I got word of concerns about the recent CKEditor 4 vulnerability that is responsible for a moderately critical vulnerability in Drupal 8. Rest assured that most Drupal 7 sites are not in danger. While both the Glazed Builder module and the Glazed installation profiles include their own copy of CKEditor 4, this vulnerability exists in an optional image plugin for CKEditor 4 "image2" that is not included in the default package of CKEditor 4 that our products carry.
The only Drupal 7 websites that are affected by this vulnerability are sites that use a custom build of CKEditor that explicitly includes the image2 plugin.
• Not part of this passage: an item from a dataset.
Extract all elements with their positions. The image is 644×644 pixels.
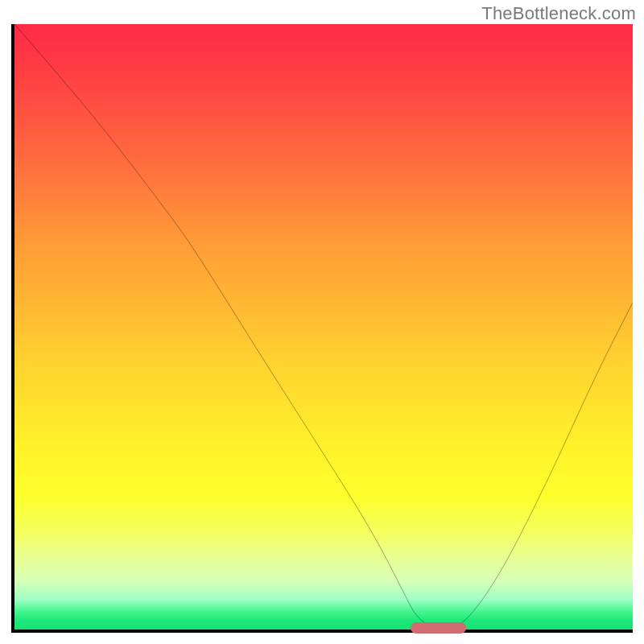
optimal-range-marker [411,622,466,634]
bottleneck-curve [14,24,633,630]
plot-area [11,24,633,633]
watermark-text: TheBottleneck.com [481,3,636,24]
Drupal 8 does include this additional plugin, which is why Drupal 8 users should update to 8.5.2 immediately. For Drupal 7 users the commotion has actually sparked some positive deveopment: the Drupal 7 WYSIWYG module has pushed a release that supports the latest CKEditor 4.9.2. This means I can update all Sooperthemes products to CKEditor 4.9.2 and this brings us a number of bug fixes and improvements to inline editing. This update will be available tuesday.
The latest CKEditor reportedly also dropped it's reliance on the eval() function which means we can start using better Content Security Policy headers that include the unsafe-eval directive on Drupal 7 sites.
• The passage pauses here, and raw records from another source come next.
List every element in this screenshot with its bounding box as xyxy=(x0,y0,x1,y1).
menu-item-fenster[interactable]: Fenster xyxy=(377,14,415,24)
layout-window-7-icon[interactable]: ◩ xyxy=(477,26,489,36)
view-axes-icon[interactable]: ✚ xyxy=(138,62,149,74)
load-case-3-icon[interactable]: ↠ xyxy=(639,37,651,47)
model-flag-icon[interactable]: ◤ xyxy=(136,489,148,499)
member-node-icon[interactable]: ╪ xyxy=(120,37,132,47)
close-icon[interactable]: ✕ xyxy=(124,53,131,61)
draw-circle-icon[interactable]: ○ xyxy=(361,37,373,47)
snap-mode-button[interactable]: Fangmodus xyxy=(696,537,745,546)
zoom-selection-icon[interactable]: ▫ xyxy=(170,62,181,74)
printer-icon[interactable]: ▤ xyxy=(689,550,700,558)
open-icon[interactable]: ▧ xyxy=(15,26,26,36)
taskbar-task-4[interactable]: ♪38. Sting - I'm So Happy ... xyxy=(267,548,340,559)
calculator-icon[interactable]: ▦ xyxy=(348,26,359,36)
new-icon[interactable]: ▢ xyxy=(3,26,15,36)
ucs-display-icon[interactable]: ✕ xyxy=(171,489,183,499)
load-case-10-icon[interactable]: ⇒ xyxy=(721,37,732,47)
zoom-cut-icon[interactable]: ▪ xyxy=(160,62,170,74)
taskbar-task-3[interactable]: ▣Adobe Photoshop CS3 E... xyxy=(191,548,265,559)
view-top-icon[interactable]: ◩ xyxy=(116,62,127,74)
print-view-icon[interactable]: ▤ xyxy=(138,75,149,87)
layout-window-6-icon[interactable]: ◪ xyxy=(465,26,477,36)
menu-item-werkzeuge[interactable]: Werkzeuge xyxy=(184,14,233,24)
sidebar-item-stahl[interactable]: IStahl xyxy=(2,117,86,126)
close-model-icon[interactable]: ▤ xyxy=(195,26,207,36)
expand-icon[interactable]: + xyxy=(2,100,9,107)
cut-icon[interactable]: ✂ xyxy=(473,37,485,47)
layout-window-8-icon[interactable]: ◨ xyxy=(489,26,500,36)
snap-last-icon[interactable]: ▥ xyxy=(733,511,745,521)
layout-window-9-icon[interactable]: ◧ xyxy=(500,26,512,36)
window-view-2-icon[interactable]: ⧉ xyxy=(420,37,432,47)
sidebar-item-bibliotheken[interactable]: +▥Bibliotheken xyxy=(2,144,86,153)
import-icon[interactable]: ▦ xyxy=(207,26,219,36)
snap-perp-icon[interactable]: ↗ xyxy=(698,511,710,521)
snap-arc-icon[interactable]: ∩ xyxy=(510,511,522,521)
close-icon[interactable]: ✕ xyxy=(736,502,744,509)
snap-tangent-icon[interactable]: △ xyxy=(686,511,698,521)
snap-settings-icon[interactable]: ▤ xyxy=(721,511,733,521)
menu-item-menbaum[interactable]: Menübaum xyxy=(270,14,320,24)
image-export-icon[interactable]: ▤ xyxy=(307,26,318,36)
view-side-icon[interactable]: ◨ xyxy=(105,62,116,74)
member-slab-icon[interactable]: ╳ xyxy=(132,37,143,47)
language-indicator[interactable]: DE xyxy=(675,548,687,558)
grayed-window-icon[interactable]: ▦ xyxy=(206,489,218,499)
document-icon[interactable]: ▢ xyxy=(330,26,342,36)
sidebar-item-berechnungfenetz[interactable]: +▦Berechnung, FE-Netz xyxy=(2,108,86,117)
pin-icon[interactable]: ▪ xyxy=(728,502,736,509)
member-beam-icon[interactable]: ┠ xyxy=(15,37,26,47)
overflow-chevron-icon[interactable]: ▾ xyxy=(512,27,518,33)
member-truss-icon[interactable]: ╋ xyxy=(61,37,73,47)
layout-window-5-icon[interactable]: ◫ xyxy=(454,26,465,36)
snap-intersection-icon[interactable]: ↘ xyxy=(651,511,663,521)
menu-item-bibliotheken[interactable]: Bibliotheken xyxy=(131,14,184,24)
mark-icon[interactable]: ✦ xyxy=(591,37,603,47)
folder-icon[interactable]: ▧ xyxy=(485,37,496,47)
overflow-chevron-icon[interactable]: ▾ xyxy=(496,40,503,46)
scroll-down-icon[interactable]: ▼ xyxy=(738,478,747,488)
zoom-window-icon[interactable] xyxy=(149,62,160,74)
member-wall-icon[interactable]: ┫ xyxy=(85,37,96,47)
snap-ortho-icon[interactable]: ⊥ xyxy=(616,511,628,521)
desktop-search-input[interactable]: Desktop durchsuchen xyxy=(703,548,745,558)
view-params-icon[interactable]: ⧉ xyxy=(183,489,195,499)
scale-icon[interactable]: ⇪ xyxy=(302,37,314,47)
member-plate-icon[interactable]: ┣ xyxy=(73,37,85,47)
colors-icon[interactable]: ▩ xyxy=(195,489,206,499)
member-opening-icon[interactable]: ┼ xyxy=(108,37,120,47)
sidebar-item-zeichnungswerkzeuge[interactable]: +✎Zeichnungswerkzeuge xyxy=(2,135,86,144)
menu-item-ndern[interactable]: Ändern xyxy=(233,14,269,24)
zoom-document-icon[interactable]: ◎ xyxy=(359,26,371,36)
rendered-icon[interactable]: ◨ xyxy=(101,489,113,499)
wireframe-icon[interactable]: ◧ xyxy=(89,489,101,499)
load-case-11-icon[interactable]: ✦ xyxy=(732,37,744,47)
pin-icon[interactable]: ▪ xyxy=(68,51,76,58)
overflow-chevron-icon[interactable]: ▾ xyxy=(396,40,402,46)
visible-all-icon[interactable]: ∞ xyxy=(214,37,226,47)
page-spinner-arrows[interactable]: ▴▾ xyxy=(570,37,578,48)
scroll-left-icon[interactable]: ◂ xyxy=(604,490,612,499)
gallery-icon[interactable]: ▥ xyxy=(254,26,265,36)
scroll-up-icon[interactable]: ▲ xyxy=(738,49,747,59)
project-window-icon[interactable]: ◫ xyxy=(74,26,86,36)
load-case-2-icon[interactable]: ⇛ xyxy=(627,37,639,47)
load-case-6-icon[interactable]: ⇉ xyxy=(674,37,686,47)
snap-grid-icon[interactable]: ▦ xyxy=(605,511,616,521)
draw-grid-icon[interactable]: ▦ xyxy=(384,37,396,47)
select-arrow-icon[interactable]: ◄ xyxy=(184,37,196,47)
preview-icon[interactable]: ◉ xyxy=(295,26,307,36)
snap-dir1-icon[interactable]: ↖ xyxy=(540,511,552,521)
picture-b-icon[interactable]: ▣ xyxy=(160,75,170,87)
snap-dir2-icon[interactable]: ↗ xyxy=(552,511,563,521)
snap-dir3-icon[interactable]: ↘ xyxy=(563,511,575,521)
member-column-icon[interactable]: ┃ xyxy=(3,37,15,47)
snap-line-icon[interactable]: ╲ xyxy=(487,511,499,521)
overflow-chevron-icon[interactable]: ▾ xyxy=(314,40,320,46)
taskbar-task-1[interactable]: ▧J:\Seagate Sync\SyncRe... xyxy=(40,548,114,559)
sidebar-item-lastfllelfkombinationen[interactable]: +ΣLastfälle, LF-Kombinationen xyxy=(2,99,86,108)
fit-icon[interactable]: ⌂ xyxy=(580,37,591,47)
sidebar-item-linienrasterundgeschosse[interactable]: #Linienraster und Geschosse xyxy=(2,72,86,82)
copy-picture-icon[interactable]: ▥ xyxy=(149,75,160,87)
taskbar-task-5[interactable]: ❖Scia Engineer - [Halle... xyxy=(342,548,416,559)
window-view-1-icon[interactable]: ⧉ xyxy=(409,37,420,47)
edit: I also noticed that the CKEDitor update fixes an annoying problem with cell selection. It's unfortunate that Drupal 8 core patched an older version of CKE rather than update to 4.9.2 because now the D8 core editor is still unable to select multiple cells in the same table column.
Sooperthemes Drupal 8.x-1.0 Release Planned Tuesday
After 13 months of intensive development, testing, and preparation of our product infrastructure we're finally launching our Drupal 8 page builder module and themes tuesday! In the past few weeks I've been learning a ton by talking to customers about what they like and dislike about Sooperthemes and especially the drag and drop builder. If you have any feedback or ideas for future development of Sooperthemes.com and our products just leave a comment here or use the contact form!
Update The Wording Of How Our Pricing Works: Pay Once To Use For Life. Optionally Renew Yearly For Support & Updates.
I've also updated the pricing information to reflect the fact that you can pay once to download all our products and use them forever. This is how Sooperthemes subscriptions have always worked. This was apparently not clear from the information and marketing communication on the website. You pay once and only renew if you wish to receive continued support and product updates. This subscription based payment concept is really what has made Sooperthemes a success over the past 3 years and the increased stability in revenue is what gave me the confidence to continue investing all my energy and money in developing the Glazed Builder module and our next generation themes for both Drupal 7 and 8. I also think it's fair to users of the product that they pay a small yearly contribution to continue getting support and product updates because the products are continuously in flux. Subscribers may stop the subscription at any time and continue using the products without support services.